= Bernard Torelli =

Bernard Torelli (13 October 1955 - 18 January 2016) was a French guitarist, composer, audio engineer and record producer.

==Life and career==
He was born in Nice, the younger half-brother of musician and record producer Jean-Pierre Massiera. When Massiera established a new 16-track recording studio in Antibes, Torelli began recording with him as guitarist, playing on the 1974 concept album Visitors. Torelli joined the band Rockets in 1976, and featured on their debut album.

The following year, he played on another album coordinated by Massiera, Atlantide, and then on the cult psychedelic album L'Etrange Mr. Whinster, credited to Horrific Child. Torelli worked with the prolific Massiera as musician, composer, arranger and occasionally co-producer, on numerous prog rock and space disco albums and projects during the late 1970s. These included the albums Turn Radio On, Phantasmes, Space Woman (credited to the act Herman's Rocket), Galactic Soul (credited to Venus Gang), and singer Jessy Joyce's J. Joyce & Co., among others.

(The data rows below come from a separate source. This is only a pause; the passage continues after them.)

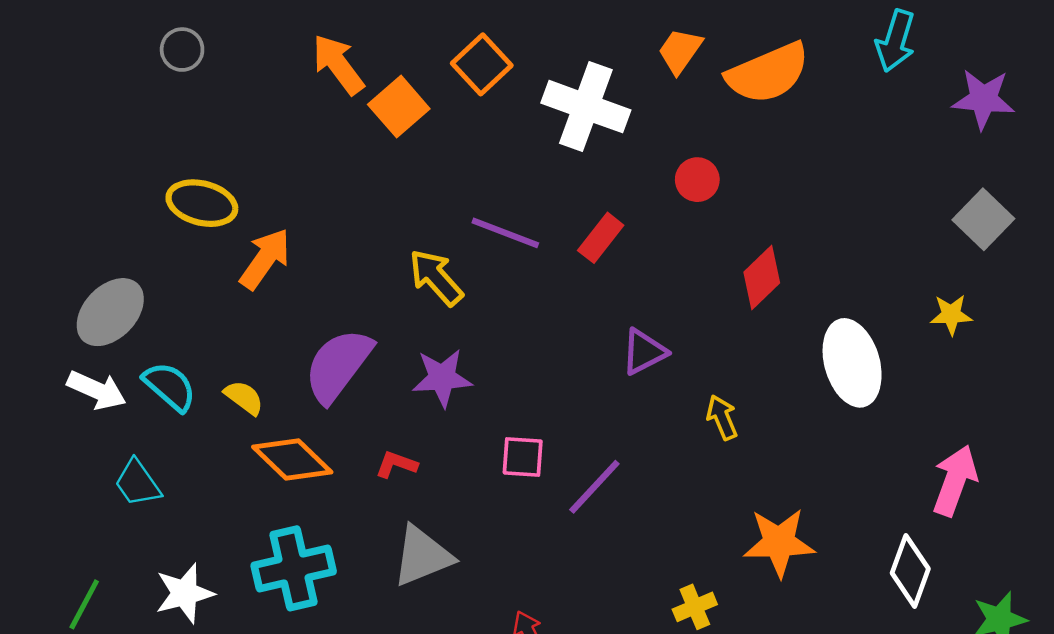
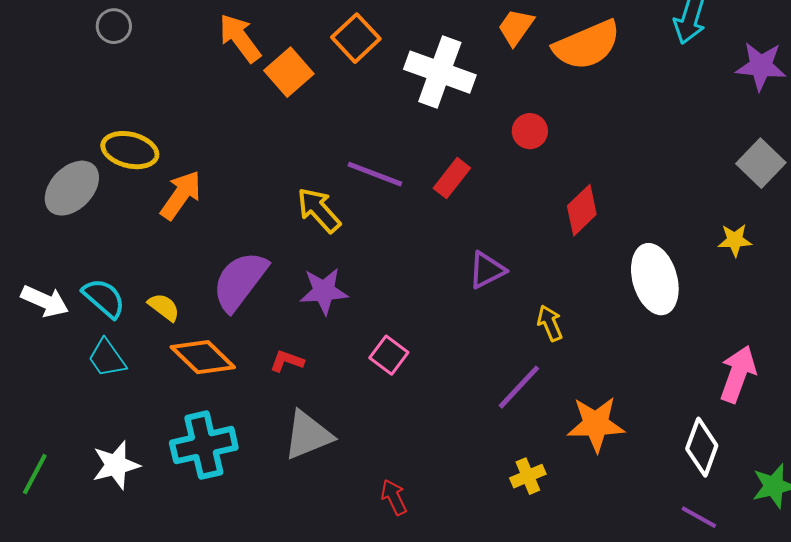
gray ellipse: (110, 312) -> (72, 188), moved
pink square: (523, 457) -> (389, 355), turned 33
cyan trapezoid: (137, 483) -> (107, 358), moved
purple line: (594, 487) -> (519, 387), moved

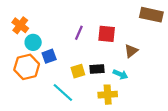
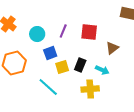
cyan circle: (33, 42) -> (37, 34), moved
blue square: (49, 56) -> (50, 53), moved
black rectangle: (97, 69) -> (80, 65), turned -64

On the 1978 prog rock album Human Egg, Torelli played guitar, bass and keyboards. In the 1970s, Torelli also worked as a session musician in Paris, with Manu Dibango among others.

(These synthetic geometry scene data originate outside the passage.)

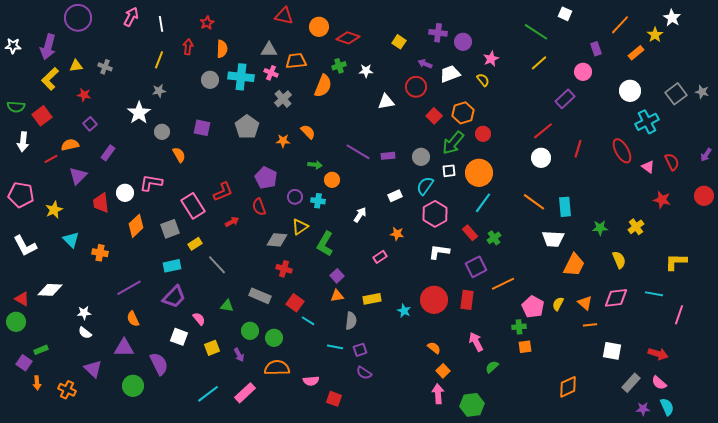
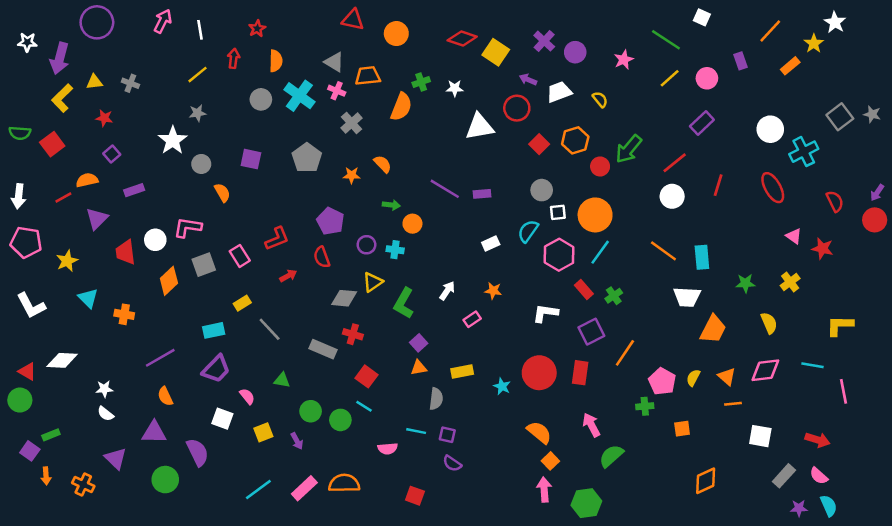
purple cross: (438, 33) -> (544, 41), turned 36
red diamond: (348, 38) -> (462, 39), moved
yellow square: (399, 42) -> (496, 52), size x1.5
white star: (13, 46) -> (27, 42), moved
gray triangle: (269, 50) -> (334, 62), turned 30
pink star: (491, 59) -> (624, 60), moved
yellow line: (159, 60) -> (198, 75), turned 30
pink circle: (583, 72) -> (707, 78), moved
cyan cross: (241, 77) -> (299, 96), turned 30
white circle: (630, 91) -> (770, 129), moved
white triangle: (386, 102) -> (480, 127), size x1.4
white arrow: (23, 142) -> (19, 196), moved
green arrow: (453, 143) -> (629, 149), moved
purple rectangle: (108, 153) -> (134, 190), turned 35
gray circle: (421, 157) -> (542, 190), moved
pink triangle: (648, 167) -> (794, 236), moved
red circle: (704, 196) -> (875, 220), moved
pink rectangle: (193, 206) -> (240, 256), size x0.7
pink hexagon: (435, 214) -> (559, 255), moved
white arrow: (360, 215) -> (447, 291), moved
gray square: (170, 229) -> (204, 265), moved
orange line: (503, 284) -> (625, 353), turned -30
gray rectangle: (260, 296) -> (323, 349), moved
pink line: (679, 315) -> (844, 391), turned -30
cyan line: (308, 321) -> (364, 406), moved
orange square: (525, 347) -> (682, 429), moved
orange semicircle: (434, 348) -> (539, 432), size x1.5
purple square: (360, 350) -> (447, 435), turned 32
green semicircle: (492, 367) -> (611, 456), size x1.5
orange semicircle: (277, 368) -> (344, 483), moved
pink semicircle: (311, 381) -> (388, 449), moved

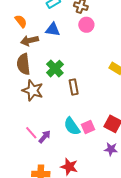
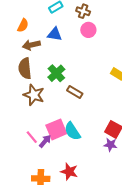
orange semicircle: (21, 21) -> (23, 25), turned 64
brown rectangle: (74, 87) -> (75, 92), turned -49
pink square: (88, 127) -> (56, 129), moved, size x1.5
purple star: (111, 149) -> (110, 145), moved

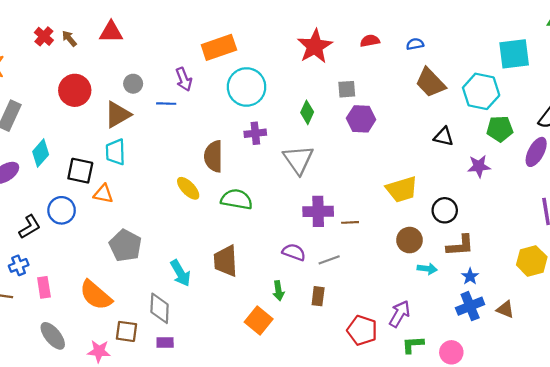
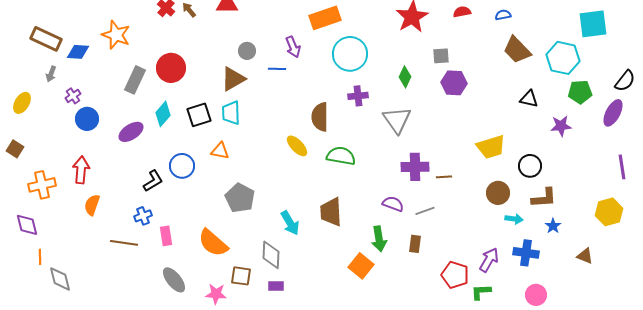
red circle: (75, 90) -> (171, 68), moved
black square: (80, 171) -> (199, 115), moved, turned -30
green arrow: (278, 291) -> (379, 239), size x1.4
blue cross: (470, 306) -> (526, 253), moved, turned 30
green L-shape: (413, 345) -> (481, 292), moved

In the early 1980s, Torelli moved to California. After he was introduced to French singer Michel Polnareff, he worked with him as his guitarist and engineer. He also worked with Stanley Clarke, the jazz fusion band CAB, and others. He later worked as a recording engineer at Track Star Studios in San Diego. Around 2000, he founded the software company Nomad Factory, responsible for creating programs and software for audio recording, mixing and mastering. This included developing audio software processors and plug-ins for DAWs (digital audio workstation) such as Cubase and Pro Tools.

In 2016, Torelli died as a result of cancer, aged 60.